The true toll of the pandemic can still feel curiously distant, especially for those who haven’t been directly impacted by a Covid-19 death. But that group is getting smaller. While the US epidemic was first concentrated in large cities, by now it has reached every nook and cranny of the nation—and more and more Americans are experiencing the loss of life first-hand. On Dec. 10, the US broke a record among records: 1,030 counties reported their highest-ever daily death toll, according to a Quartz analysis of data from The New York Times.

That record has been broken weekly since the middle of October. Back then, about 500 of the country’s more than 3,000 counties set daily records for deaths. (That includes counties in territories like Puerto Rico and the US Virgin Islands.) Since then, the figure has doubled.

In other words, a third of the country’s locales are currently experiencing more death than at any other point in the pandemic. Covid-19’s effects are being felt in communities large and small. The peak on Dec. 10 includes Stonewall, Texas, with a population of 1,350, and Los Angeles, California with a population of 10 million.

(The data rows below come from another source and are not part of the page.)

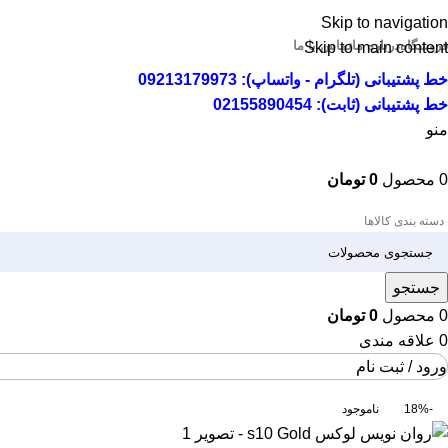
Skip to navigation
فروشگاه
درباره ما
تماس با ما
Skip to main content
خط پشتیبانی (تلگرام - واتساپ): 09213179973
خط پشتیبانی (ثابت): 02155890454
منو
0
محصول
0
تومان
دسته بندی کالاها
جستجو
0
محصول
0
تومان
0
علاقه مندی
ورود / ثبت نام
-18%
ناموجود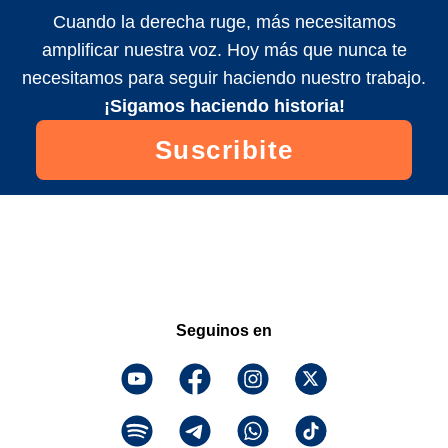
Cuando la derecha ruge, más necesitamos
amplificar nuestra voz. Hoy más que nunca te
necesitamos para seguir haciendo nuestro trabajo.
¡Sigamos haciendo historia!
Suscribite
Seguinos en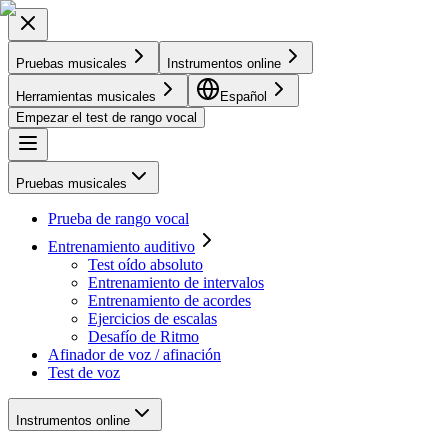
Pruebas musicales
Instrumentos online
Herramientas musicales
Español
Empezar el test de rango vocal
Pruebas musicales
Prueba de rango vocal
Entrenamiento auditivo
Test oído absoluto
Entrenamiento de intervalos
Entrenamiento de acordes
Ejercicios de escalas
Desafío de Ritmo
Afinador de voz / afinación
Test de voz
Instrumentos online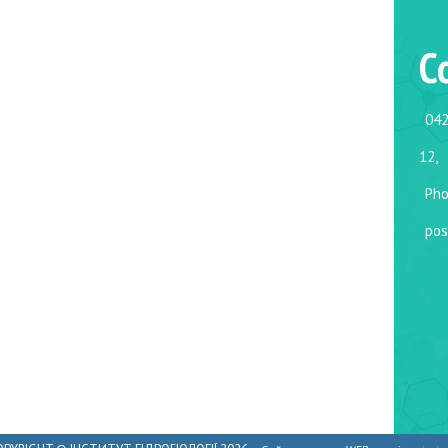
C
042
12,
Pho
pos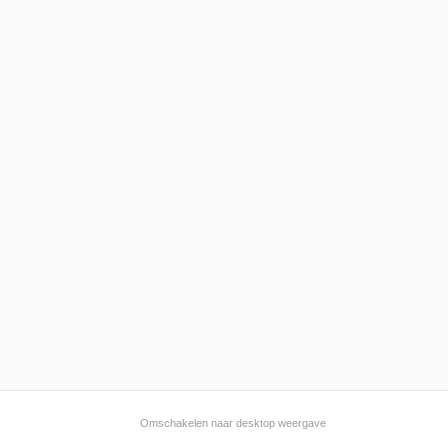
Omschakelen naar desktop weergave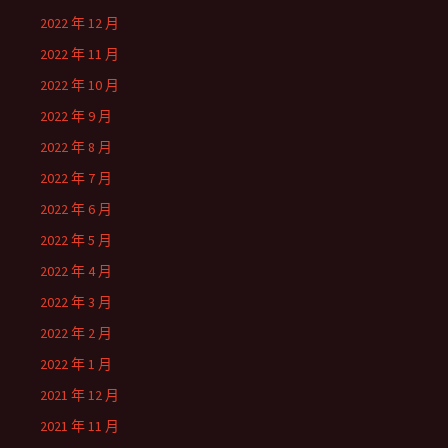
2022 年 12 月
2022 年 11 月
2022 年 10 月
2022 年 9 月
2022 年 8 月
2022 年 7 月
2022 年 6 月
2022 年 5 月
2022 年 4 月
2022 年 3 月
2022 年 2 月
2022 年 1 月
2021 年 12 月
2021 年 11 月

That could have implications for pandemic response, including the public’s willingness to get a Covid-19 vaccine. For Americans living in cities like New York, the reality of the pandemic has been obvious since March, when round-the-clock sirens and nightly cheers for healthcare workers made the virus’s impact tangible even for those who escaped infection.

That first-hand experience may have made it easier for people there to accept public health measures like social distancing and mandatory masks. If seeing is believing, a lot more Americans are about to become believers.